И ушел, всем своим видом показывая, что не желает больше ничего слушать. Однако через несколько шагов обернулся и помахал пальцем:

— Имей в виду: мне управляющий тоже ничего не дает, а план требует. А я требую с тебя! — и полез в кабину самосвала, на котором сюда приехал.

Словом, день выдался такой горячий, что Кафару пришлось основательно задержаться на стройке. Он пришел домой позднее, чем обычно, но почему-то не увидел ни Фариды, ни Махмуда.

— Где мама? — спросил он у Чимназ.

— На поминки пошла.

— На поминки? А кто умер? Чимназ пожала плечами.

— Не знаю, — сказала она с легкой запинкой. — Кто-то с ее работы, что ли…
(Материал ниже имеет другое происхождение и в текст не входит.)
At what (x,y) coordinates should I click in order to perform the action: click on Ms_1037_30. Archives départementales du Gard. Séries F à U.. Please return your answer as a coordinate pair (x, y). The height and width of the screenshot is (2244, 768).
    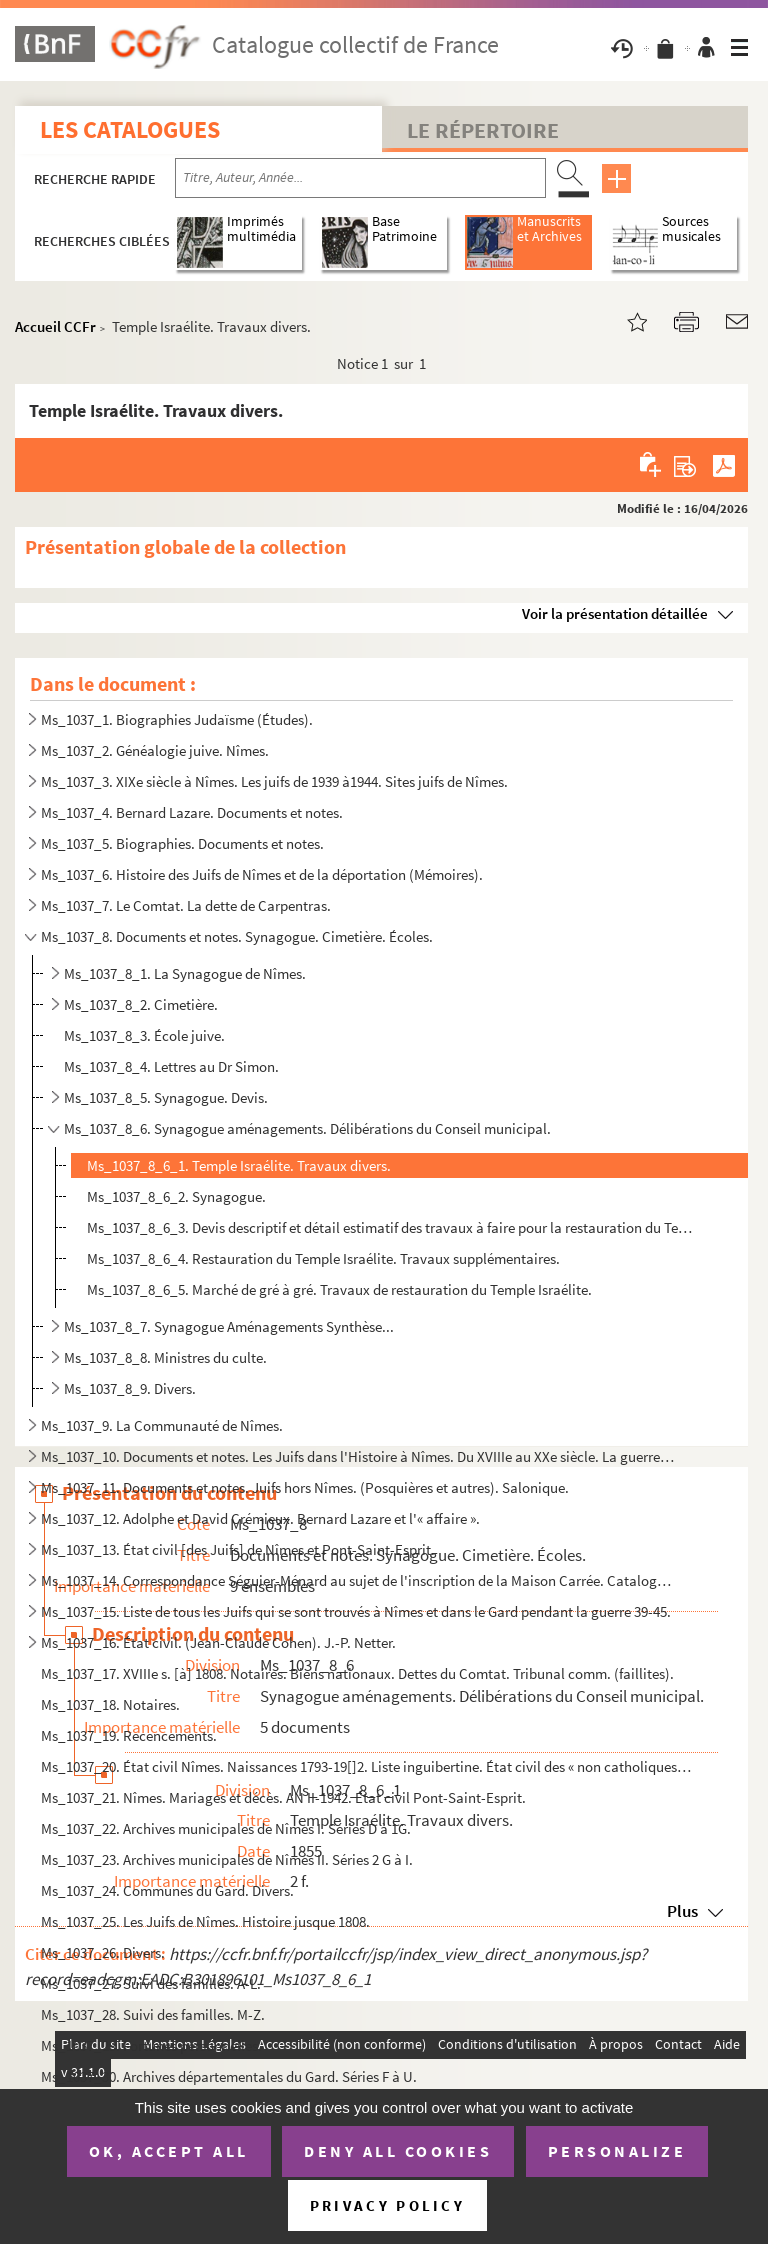     Looking at the image, I should click on (229, 2076).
Фарида вернулась только в двенадцатом часу ночи. Он не ложился, ждал ее, но увидев, как тяжело ей дались эти поминки, спросил только:

— Кто там умер-то?

— Ты не знаешь, моя сотрудница, — сухо ответила Фарида.

— Молодая, старая?

— Пожалуй, молодая. Умерла, несчастная, разочарованная в жизни. Обидела ее жизнь…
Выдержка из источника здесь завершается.